What is deep learning?
Deep learning is a specific branch of machine learning that creates models using deep neural networks. The two terms have become somewhat interchangeable — deep learning and deep neural networks. The term deep in both phrases indicates that these learning models are comprised of a large number of sequential data transformations and processing steps.
Is deep learning a new concept?
Yes and no. The first neural network was created in 1943, but it was primarily only theorized because we lacked the necessary compute power to train these models effectively and the proper underlying methods to achieve back propagation with many layers. There were a series of milestones to overcome problems with the neural network plus the improvements in processing chips that allowed researchers to create functional deep networks in the 2010’s. After that, many training techniques such as DropOut or Batch Normalization were developed that helped deep learning models to converge faster.
Are these neural networks based upon the way the human brain works?

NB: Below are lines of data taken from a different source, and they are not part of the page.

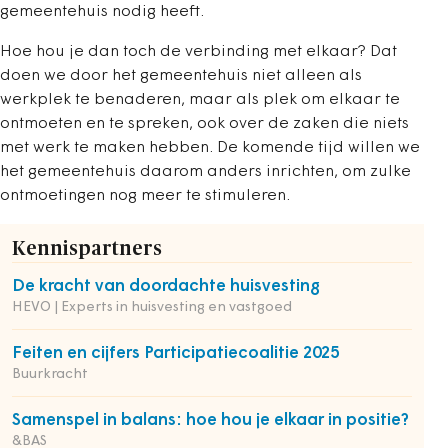
gemeentehuis nodig heeft.
Hoe hou je dan toch de verbinding met elkaar? Dat
doen we door het gemeentehuis niet alleen als
werkplek te benaderen, maar als plek om elkaar te
ontmoeten en te spreken, ook over de zaken die niets
met werk te maken hebben. De komende tijd willen we
het gemeentehuis daarom anders inrichten, om zulke
ontmoetingen nog meer te stimuleren.
Kennispartners
De kracht van doordachte huisvesting
HEVO | Experts in huisvesting en vastgoed
Feiten en cijfers Participatiecoalitie 2025
Buurkracht
Samenspel in balans: hoe hou je elkaar in positie?
&BAS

The first artificial neural networks (ANNs) were inspired by the connections of neurons in the brain. Modern neural networks have evolved past their original biological inspiration to embrace technological advancements that enable enhanced performance. There are, however, other approaches, like Biological Neural Networks (BNNs) and Hierarchical Temporal Memory (HTM), that attempt to more closely match the structure of the brain.
We often hear the buzzword “deep neural networks”. Is there such a thing as a “shallow neural network”? Is one better than another?
There are both deep neural networks and shallow neural networks. You can think of neural networks as being built of layers where each layer represents a transformation to input data. The more layers you have stacked, the more transformations you apply to the data, the deeper the neural network.
There are both pros and cons with respect to the depth of the neural network. Deeper networks allow for greater flexibility to model complex functions, however, shallower networks typically are able to compute faster. The decision to employ either a deep neural network or a shallow neural network often comes down to the underlying function and the optimization considerations. For example, for our Nova system, we found that shallow neural networks are often preferable because we are looking to assess data in real-time. The faster compute of shallower networks outweighed the more thorough solution provided by deeper neural networks. But it is worth noting that speed is only one of many factors to consider in determining the depth of a network and the depth is only one hyperparameter in the design of a network.